(Records excerpted from a collection)
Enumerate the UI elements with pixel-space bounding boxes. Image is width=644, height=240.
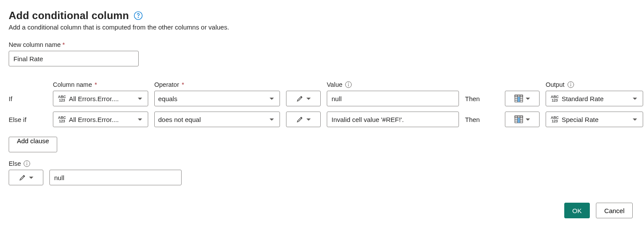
pencil-icon [296,115,304,123]
column-name-dropdown[interactable]: ABC123 All Errors.Error.... [53,91,148,106]
operator-dropdown[interactable]: does not equal [154,112,280,127]
chevron-down-icon [29,177,33,179]
svg-rect-9 [515,95,523,97]
help-icon[interactable] [133,11,143,20]
output-header: Output [546,81,643,88]
output-type-selector[interactable] [505,91,540,106]
operator-header: Operator [154,81,280,88]
value-header: Value [327,81,459,88]
chevron-down-icon [138,118,142,121]
chevron-down-icon [306,118,311,121]
pencil-icon [19,174,26,181]
svg-point-4 [348,83,349,83]
output-type-selector[interactable] [505,112,540,127]
svg-point-24 [27,162,27,162]
else-type-selector[interactable] [9,170,43,185]
column-name-dropdown[interactable]: ABC123 All Errors.Error.... [53,112,148,127]
svg-point-1 [138,17,138,18]
svg-rect-21 [518,118,520,123]
output-dropdown[interactable]: ABC123 Standard Rate [546,91,643,106]
chevron-down-icon [270,98,274,100]
info-icon [567,81,574,88]
clause-keyword: If [9,95,47,102]
output-dropdown[interactable]: ABC123 Special Rate [546,112,643,127]
abc123-type-icon: ABC123 [57,116,67,123]
dialog-title: Add conditional column [9,10,129,22]
info-icon [23,160,30,167]
add-clause-button[interactable]: Add clause [9,137,57,152]
chevron-down-icon [526,118,530,121]
svg-rect-16 [515,116,523,118]
chevron-down-icon [306,98,311,100]
column-picker-icon [514,95,523,102]
abc123-type-icon: ABC123 [57,95,67,102]
chevron-down-icon [138,98,142,100]
info-icon [345,81,352,88]
value-input[interactable] [327,91,459,106]
abc123-type-icon: ABC123 [550,116,560,123]
column-name-header: Column name [53,81,148,88]
then-label: Then [465,116,499,123]
else-value-input[interactable] [49,170,182,185]
dialog-subtitle: Add a conditional column that is compute… [9,23,635,31]
svg-rect-14 [518,97,520,102]
cancel-button[interactable]: Cancel [596,203,633,218]
column-headers: Column name Operator Value Output [9,81,635,88]
value-type-selector[interactable] [286,91,321,106]
column-picker-icon [514,115,523,123]
chevron-down-icon [633,98,637,100]
clause-row: Else if ABC123 All Errors.Error.... does… [9,112,635,127]
new-column-label: New column name [9,41,635,48]
clause-keyword: Else if [9,116,47,123]
value-input[interactable] [327,112,459,127]
svg-point-7 [570,83,571,83]
operator-dropdown[interactable]: equals [154,91,280,106]
then-label: Then [465,95,499,102]
ok-button[interactable]: OK [564,203,590,218]
clause-row: If ABC123 All Errors.Error.... equals Th… [9,91,635,106]
chevron-down-icon [526,98,530,100]
else-label: Else [9,160,635,167]
chevron-down-icon [270,118,274,121]
value-type-selector[interactable] [286,112,321,127]
pencil-icon [296,95,304,102]
new-column-input[interactable] [9,51,139,66]
chevron-down-icon [633,118,637,121]
abc123-type-icon: ABC123 [550,95,560,102]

• _WHAT THE TASK REQUIRES_:
Look through the entries above; copy every line holding the string "conditional".

• _TASK SOLUTION_:
dialog-title: Add conditional column [9,10,129,22]
dialog-subtitle: Add a conditional column that is compute… [9,23,635,31]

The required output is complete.